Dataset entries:
════════════════════
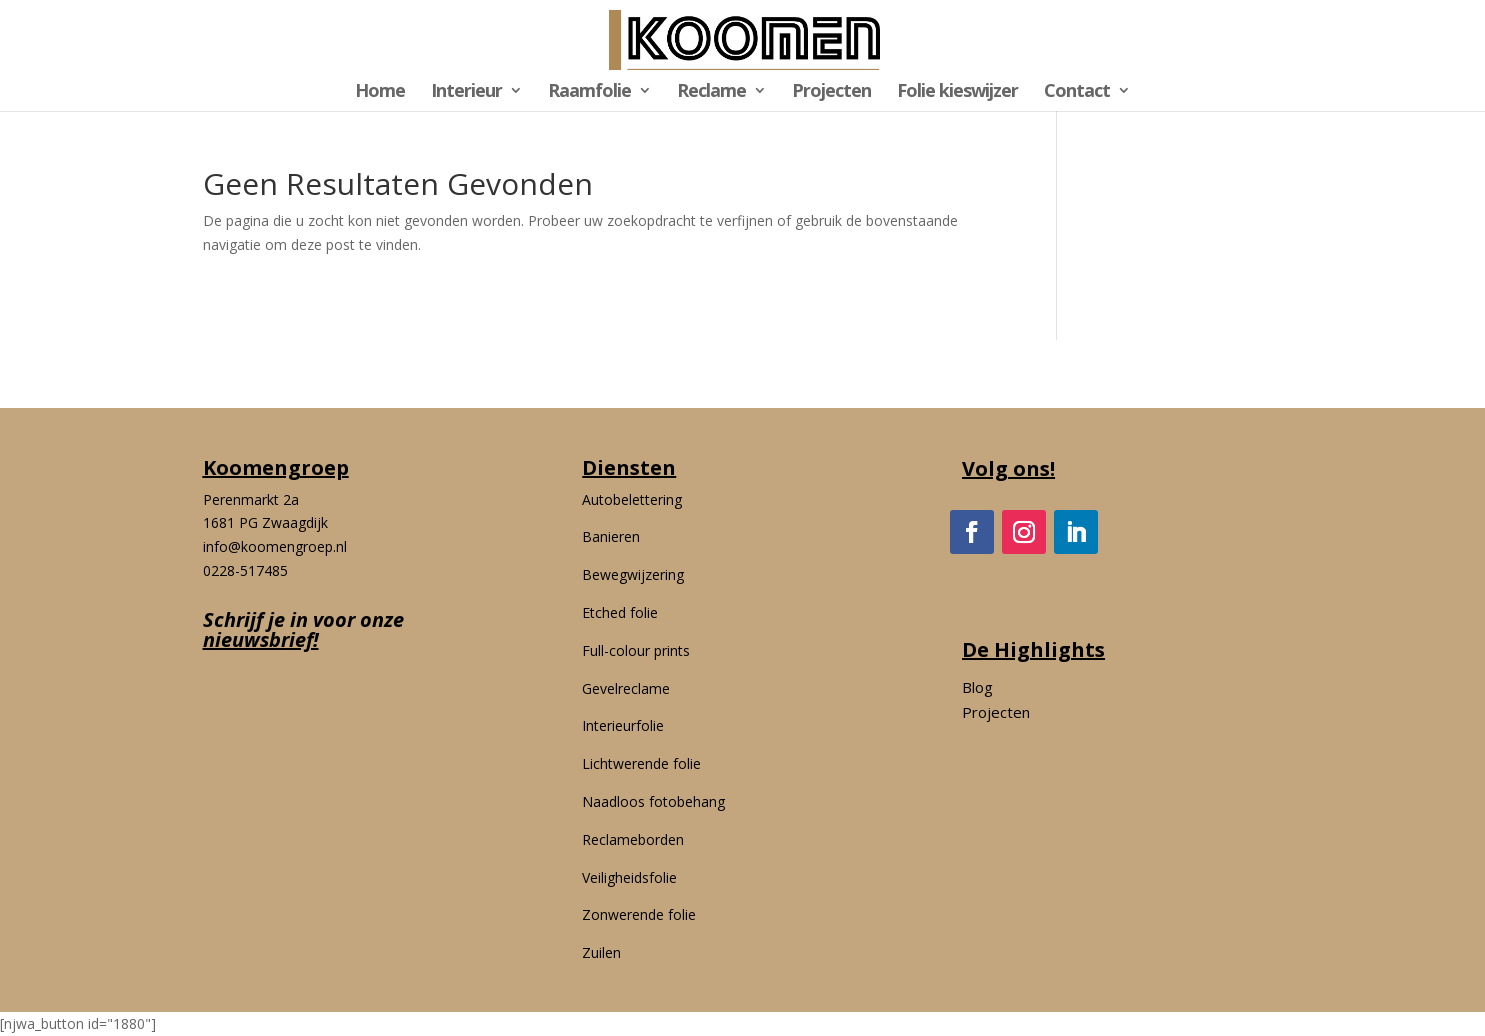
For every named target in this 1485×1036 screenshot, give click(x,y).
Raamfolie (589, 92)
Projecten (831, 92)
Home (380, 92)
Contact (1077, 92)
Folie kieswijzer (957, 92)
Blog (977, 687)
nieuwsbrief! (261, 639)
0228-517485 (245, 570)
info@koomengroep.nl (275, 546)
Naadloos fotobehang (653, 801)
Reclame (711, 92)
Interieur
════════════════════
The required output is the lines from the one holding "Projecten (831, 92)" through the last line of the entries above, copied exactly.

Projecten (831, 92)
Home (380, 92)
Contact (1077, 92)
Folie kieswijzer (957, 92)
Blog (977, 687)
nieuwsbrief! (261, 639)
0228-517485 (245, 570)
info@koomengroep.nl (275, 546)
Naadloos fotobehang (653, 801)
Reclame (711, 92)
Interieur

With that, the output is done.